▸ **TASK DETAILS**
Once you reach the line containing "Indexadores", copy it and every line after it exactly, through the end of the data below.

** Opening SUPPLIED INFORMATION block **

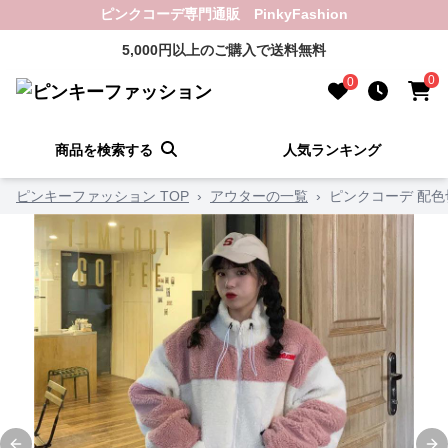
ピンクコーデ専門通販 PinkyFashion
5,000円以上のご購入で送料無料
0
0
商品を検索する
人気ランキング
ピンキーファッション TOP
›
アウターの一覧
›
ピンクコーデ 配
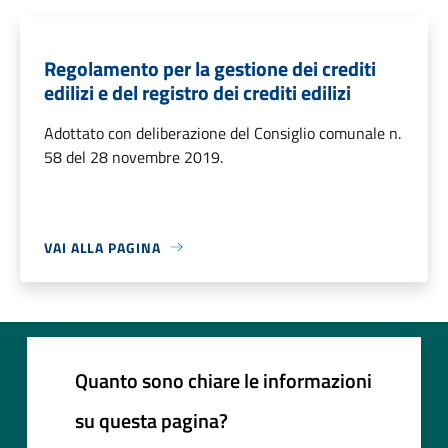
Regolamento per la gestione dei crediti
edilizi e del registro dei crediti edilizi
Adottato con deliberazione del Consiglio comunale n.
58 del 28 novembre 2019.
VAI ALLA PAGINA
Quanto sono chiare le informazioni
su questa pagina?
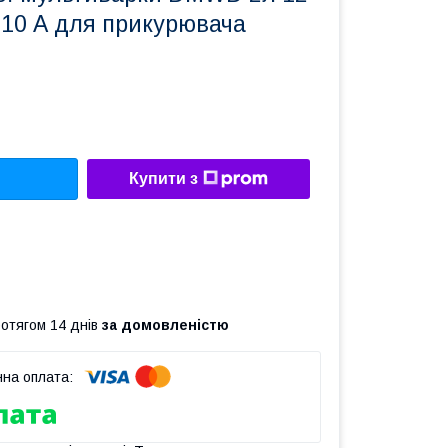
 10 А для прикурювача
Купити з
ротягом 14 днів
за домовленістю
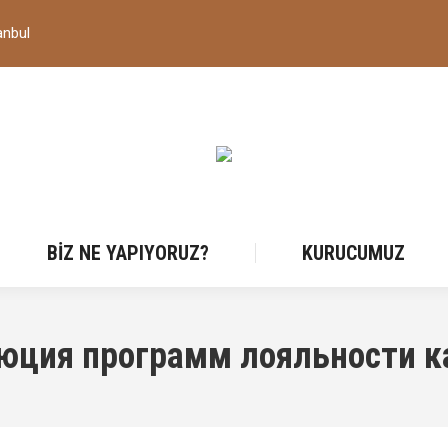
anbul
BIZ NE YAPIYORUZ?
KURUCUMUZ
юция программ лояльности к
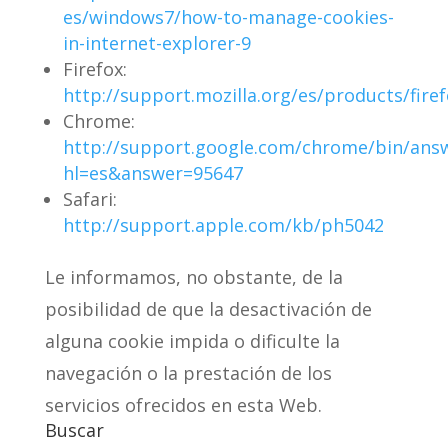
es/windows7/how-to-manage-cookies-
in-internet-explorer-9
Firefox:
http://support.mozilla.org/es/products/fire
Chrome:
http://support.google.com/chrome/bin/ans
hl=es&answer=95647
Safari:
http://support.apple.com/kb/ph5042
Le informamos, no obstante, de la
posibilidad de que la desactivación de
alguna cookie impida o dificulte la
navegación o la prestación de los
servicios ofrecidos en esta Web.
Buscar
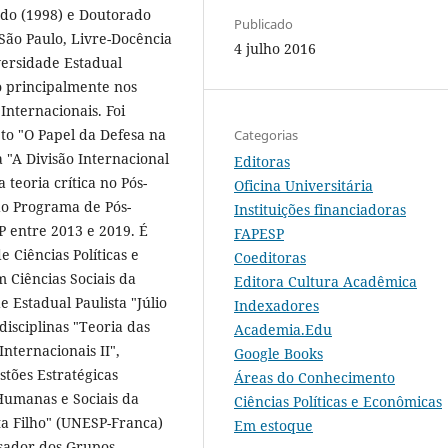
ado (1998) e Doutorado
Publicado
 São Paulo, Livre-Docência
4 julho 2016
versidade Estadual
do principalmente nos
Internacionais. Foi
eto "O Papel da Defesa na
Categorias
 "A Divisão Internacional
Editoras
teoria crítica no Pós-
Oficina Universitária
do Programa de Pós-
Instituições financiadoras
 entre 2013 e 2019. É
FAPESP
 Ciências Políticas e
Coeditoras
Ciências Sociais da
Editora Cultura Acadêmica
e Estadual Paulista "Júlio
Indexadores
disciplinas "Teoria das
Academia.Edu
Internacionais II",
Google Books
stões Estratégicas
Áreas do Conhecimento
Humanas e Sociais da
Ciências Políticas e Econômicas
ta Filho" (UNESP-Franca)
Em estoque
sador dos Grupos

** Closing SUPPLIED INFORMATION block **

▸ **EXPECTED ANSWER**
Indexadores
disciplinas "Teoria das
Academia.Edu
Internacionais II",
Google Books
stões Estratégicas
Áreas do Conhecimento
Humanas e Sociais da
Ciências Políticas e Econômicas
ta Filho" (UNESP-Franca)
Em estoque
sador dos Grupos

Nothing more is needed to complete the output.